▸ **Task input**
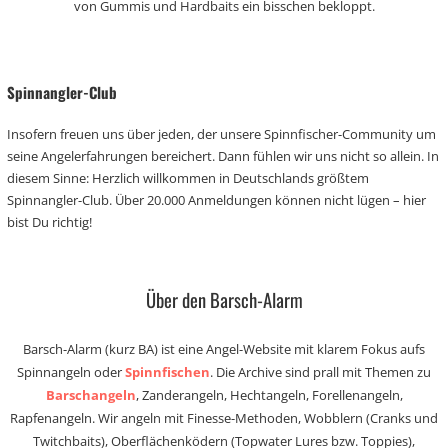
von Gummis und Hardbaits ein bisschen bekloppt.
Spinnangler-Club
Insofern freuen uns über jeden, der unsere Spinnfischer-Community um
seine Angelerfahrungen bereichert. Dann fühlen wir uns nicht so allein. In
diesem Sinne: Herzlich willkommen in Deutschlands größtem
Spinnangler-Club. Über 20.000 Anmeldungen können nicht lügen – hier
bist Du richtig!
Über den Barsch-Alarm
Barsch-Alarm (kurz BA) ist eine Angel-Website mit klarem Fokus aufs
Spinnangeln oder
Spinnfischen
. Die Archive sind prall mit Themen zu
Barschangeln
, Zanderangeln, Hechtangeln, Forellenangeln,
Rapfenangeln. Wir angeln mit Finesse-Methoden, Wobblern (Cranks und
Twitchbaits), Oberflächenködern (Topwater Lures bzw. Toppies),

---

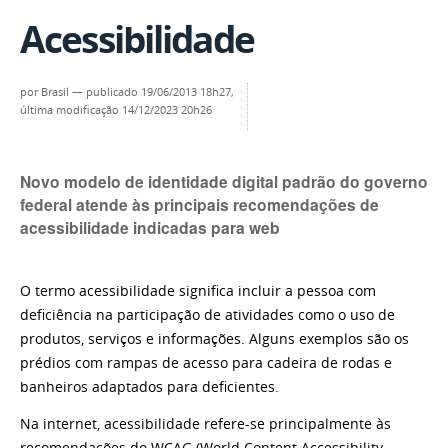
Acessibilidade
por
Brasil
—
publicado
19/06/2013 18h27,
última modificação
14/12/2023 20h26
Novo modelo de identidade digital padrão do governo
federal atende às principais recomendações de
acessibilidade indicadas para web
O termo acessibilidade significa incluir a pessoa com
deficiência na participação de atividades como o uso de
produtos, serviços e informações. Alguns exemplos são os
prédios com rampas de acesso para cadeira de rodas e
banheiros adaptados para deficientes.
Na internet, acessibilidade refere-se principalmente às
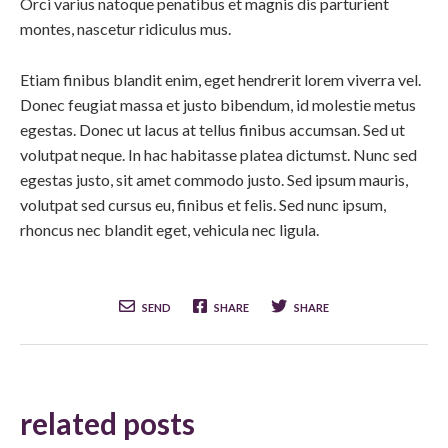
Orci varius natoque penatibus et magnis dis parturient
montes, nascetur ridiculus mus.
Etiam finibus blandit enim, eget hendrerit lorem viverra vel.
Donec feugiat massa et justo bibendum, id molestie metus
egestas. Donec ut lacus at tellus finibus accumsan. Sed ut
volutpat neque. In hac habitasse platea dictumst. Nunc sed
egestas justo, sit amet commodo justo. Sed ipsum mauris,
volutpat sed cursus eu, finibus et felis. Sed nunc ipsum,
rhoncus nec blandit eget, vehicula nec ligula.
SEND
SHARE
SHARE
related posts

▸ **Problem statement**
In the listing above, find the line holding "Novo modelo de" and the line holding "egestas. Donec ut". Reproduce those two lines and all between them exactly, leaving out pictures.

▸ **Solution below**
Novo modelo de identidade digital padrão do governo
federal atende às principais recomendações de
acessibilidade indicadas para web
O termo acessibilidade significa incluir a pessoa com
deficiência na participação de atividades como o uso de
produtos, serviços e informações. Alguns exemplos são os
prédios com rampas de acesso para cadeira de rodas e
banheiros adaptados para deficientes.
Na internet, acessibilidade refere-se principalmente às
Orci varius natoque penatibus et magnis dis parturient
montes, nascetur ridiculus mus.
Etiam finibus blandit enim, eget hendrerit lorem viverra vel.
Donec feugiat massa et justo bibendum, id molestie metus
egestas. Donec ut lacus at tellus finibus accumsan. Sed ut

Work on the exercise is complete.